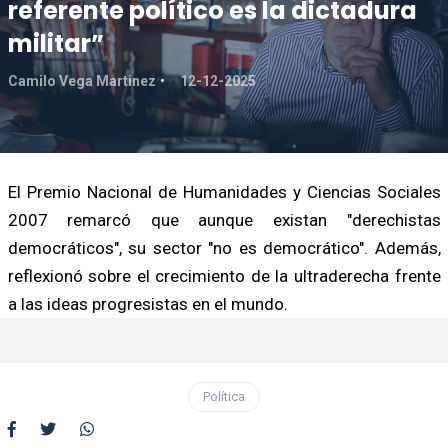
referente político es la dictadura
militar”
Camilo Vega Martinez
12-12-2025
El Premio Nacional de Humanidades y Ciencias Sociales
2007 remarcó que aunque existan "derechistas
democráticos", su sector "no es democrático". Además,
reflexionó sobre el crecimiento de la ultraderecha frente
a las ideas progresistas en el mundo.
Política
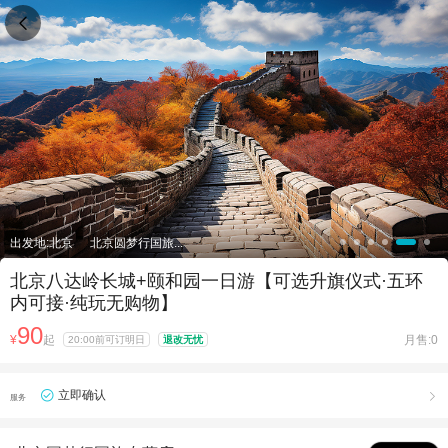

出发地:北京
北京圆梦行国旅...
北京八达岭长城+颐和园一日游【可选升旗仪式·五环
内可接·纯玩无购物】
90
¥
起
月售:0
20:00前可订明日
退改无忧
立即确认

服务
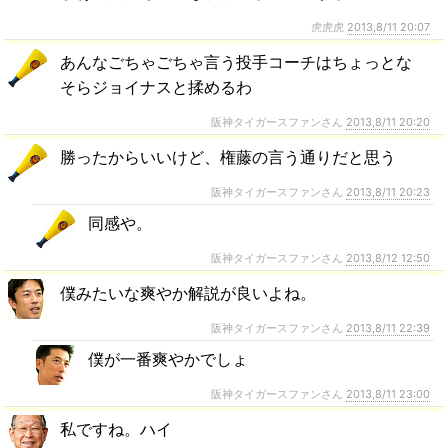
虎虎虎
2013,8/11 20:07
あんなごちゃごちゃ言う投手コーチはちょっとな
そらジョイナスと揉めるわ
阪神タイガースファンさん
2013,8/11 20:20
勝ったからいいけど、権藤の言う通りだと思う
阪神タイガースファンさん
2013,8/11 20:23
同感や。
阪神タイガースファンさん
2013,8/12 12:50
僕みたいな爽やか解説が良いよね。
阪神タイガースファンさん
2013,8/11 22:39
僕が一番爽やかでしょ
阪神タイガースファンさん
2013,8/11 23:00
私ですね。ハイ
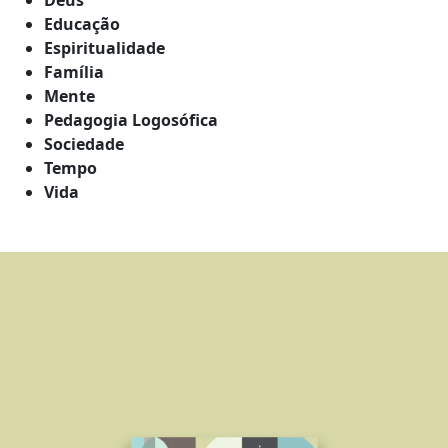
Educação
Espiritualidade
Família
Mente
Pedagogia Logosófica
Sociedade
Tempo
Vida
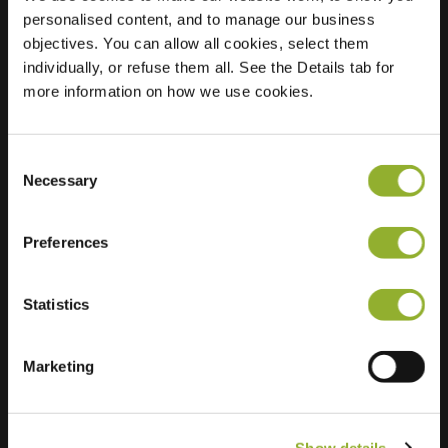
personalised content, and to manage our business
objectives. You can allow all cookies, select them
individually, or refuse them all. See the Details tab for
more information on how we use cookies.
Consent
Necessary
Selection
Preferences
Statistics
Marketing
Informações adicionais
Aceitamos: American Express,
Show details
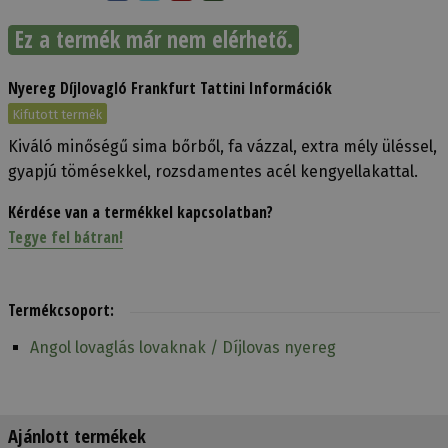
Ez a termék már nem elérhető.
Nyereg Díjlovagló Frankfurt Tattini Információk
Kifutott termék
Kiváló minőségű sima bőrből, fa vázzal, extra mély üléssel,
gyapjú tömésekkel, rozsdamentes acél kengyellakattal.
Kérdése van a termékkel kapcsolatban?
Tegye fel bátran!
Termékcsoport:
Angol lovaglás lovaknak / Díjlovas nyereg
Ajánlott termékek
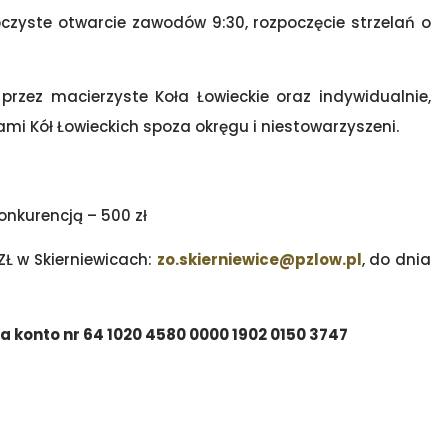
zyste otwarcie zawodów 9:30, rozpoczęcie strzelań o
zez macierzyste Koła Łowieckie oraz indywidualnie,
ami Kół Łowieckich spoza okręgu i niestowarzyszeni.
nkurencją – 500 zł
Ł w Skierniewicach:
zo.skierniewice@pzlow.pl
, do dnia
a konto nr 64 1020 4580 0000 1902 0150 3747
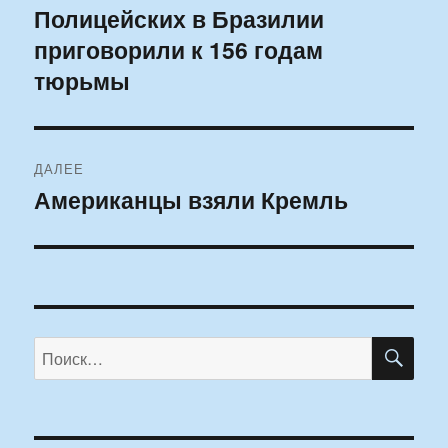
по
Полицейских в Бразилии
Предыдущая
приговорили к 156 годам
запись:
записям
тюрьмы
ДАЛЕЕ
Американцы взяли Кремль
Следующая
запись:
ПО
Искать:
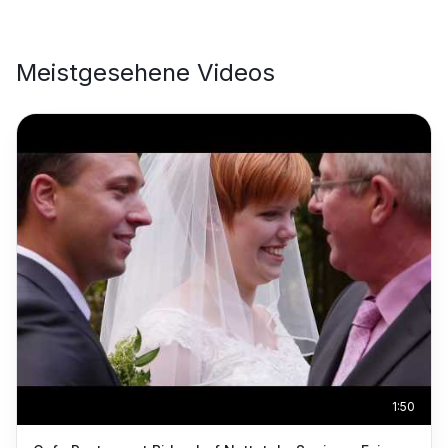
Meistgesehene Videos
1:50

————————

◆ Exercise description:
When a line in the material above contains the word "cookies", copy that line out.

◆ Result of this exercise:
objectives. You can allow all cookies, select them
more information on how we use cookies.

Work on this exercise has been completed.